The San Francisco 49ers and Symetra Financial recently recognized Los Altos High School history teacher Robert Freeman as one of the Bay Area’s Outstanding Teachers of the Year.
The 49ers partnered with Symetra Financial to honor teachers who demonstrate outstanding dedication, leadership and instructional skills in the classroom.
49ers corporate sales executive Tyson Lamp said the program recognizes 16 teachers throughout the year who have been nominated by students, parents and fellow teachers.
Los Altos High junior John Naumovski and Mary Crum, a mother of two of Freeman’s pupils, nominated Freeman as an exceptional teacher. Freeman is founder and director of One Dollar For Life, a nonprofit organization that addresses Third World poverty by collecting $1 from high school students and channeling the funds into small-scale infrastructure projects in developing countries.
“Mr. Robert Freeman, quite simply, is the best teacher I have ever had,” Naumovski wrote in his nomination letter. “While virtually every other student who has had Mr.

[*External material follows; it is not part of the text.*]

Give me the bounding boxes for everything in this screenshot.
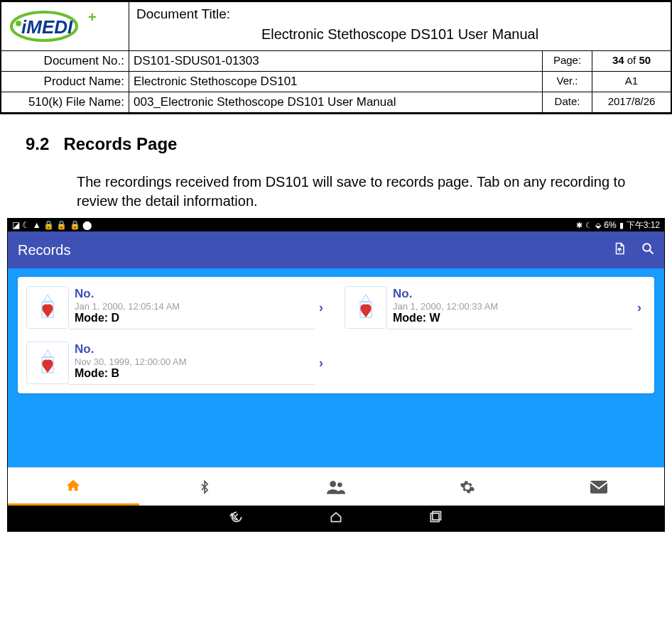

Freeman has the same opinion, I am especially appreciative of his extraordinary devotion to his students.”
Naumovski said that Freeman’s teaching style is different from other history teachers’ and makes the topic much more engaging.
“He has come to a brilliant balance between broad, sophisticated concepts and key facts,” Naumovski said. “If a standard history class can be compared to a disorganized pile of bricks (facts), Mr. Freeman’s class is analogous to an elegant yet structurally sound brick house. Essentially, Mr. Freeman seeks to instill a coherent and deep understanding of history in his students.”
Crum lauded Freeman for his unique teaching style and his desire to inspire his students.
“Mr. Freeman is interested in the quality of, and the opportunity to inspire students everywhere,” she wrote in her nomination. “It started with the idea of how to give every student an opportunity to make a difference in the world – with no impossible barriers to prevent all students from doing something small to collectively make a huge difference.”
Crum said her daughters’ lives changed for the better after becoming involved in Freeman’s One Dollar for Life organization.
“Mr. Freeman’s idea is beautiful in its simplicity – asking that every student contribute just one dollar toward a fund to build schools and water systems and improve the quality of life and access to education for students around the world,” she wrote.
Freeman received a check for $1,000. History teacher Pete Bjorklund won the award last year.